WORK INSTRUCTIONS –
Pull out every line with the word "Schedule" from the entries below.

RECORDS FOR THIS TASK –
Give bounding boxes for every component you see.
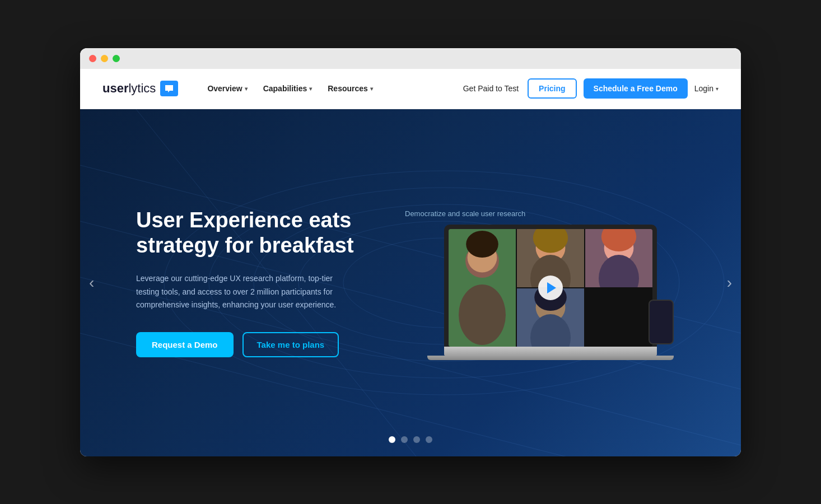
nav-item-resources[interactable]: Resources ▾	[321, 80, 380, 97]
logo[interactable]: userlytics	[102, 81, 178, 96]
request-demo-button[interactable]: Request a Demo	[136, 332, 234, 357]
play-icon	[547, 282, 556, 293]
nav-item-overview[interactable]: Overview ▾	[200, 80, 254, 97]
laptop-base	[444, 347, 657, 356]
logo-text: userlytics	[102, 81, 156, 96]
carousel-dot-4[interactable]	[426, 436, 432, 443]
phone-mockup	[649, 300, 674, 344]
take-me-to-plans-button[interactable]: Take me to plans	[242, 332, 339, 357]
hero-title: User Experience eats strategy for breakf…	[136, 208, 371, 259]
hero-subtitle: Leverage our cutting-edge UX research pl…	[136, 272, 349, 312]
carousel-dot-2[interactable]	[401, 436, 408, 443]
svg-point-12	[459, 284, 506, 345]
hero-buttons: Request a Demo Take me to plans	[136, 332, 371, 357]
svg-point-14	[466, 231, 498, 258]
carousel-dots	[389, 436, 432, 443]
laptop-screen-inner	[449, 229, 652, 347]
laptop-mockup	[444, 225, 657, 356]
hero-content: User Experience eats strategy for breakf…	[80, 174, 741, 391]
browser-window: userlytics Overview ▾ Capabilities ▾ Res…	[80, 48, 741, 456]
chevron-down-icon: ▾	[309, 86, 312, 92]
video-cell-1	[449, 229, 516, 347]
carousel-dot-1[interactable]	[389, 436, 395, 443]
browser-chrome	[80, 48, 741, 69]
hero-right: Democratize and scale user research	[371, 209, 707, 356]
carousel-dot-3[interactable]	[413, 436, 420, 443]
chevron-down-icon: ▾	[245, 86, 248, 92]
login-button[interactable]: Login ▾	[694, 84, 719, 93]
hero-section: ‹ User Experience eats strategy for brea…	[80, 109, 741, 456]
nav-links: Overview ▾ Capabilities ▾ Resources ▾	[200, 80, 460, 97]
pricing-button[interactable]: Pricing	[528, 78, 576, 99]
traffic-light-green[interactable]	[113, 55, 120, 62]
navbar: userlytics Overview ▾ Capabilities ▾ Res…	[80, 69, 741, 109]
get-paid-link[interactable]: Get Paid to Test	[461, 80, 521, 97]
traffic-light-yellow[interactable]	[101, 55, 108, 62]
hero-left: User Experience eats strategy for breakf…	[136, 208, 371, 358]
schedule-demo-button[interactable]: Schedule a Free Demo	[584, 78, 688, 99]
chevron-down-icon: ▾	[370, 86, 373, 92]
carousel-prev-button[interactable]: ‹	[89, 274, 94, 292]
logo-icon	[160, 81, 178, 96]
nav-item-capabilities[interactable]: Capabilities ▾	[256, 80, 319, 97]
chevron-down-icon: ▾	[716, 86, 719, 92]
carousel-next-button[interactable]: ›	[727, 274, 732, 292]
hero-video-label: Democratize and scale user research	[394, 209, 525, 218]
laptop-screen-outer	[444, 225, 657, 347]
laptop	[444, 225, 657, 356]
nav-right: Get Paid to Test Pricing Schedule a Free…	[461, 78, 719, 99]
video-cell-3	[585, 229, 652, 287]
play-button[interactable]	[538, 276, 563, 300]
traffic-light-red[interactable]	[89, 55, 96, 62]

FINISHED TASK –
schedule-demo-button[interactable]: Schedule a Free Demo	[584, 78, 688, 99]
nav-right: Get Paid to Test Pricing Schedule a Free…	[461, 78, 719, 99]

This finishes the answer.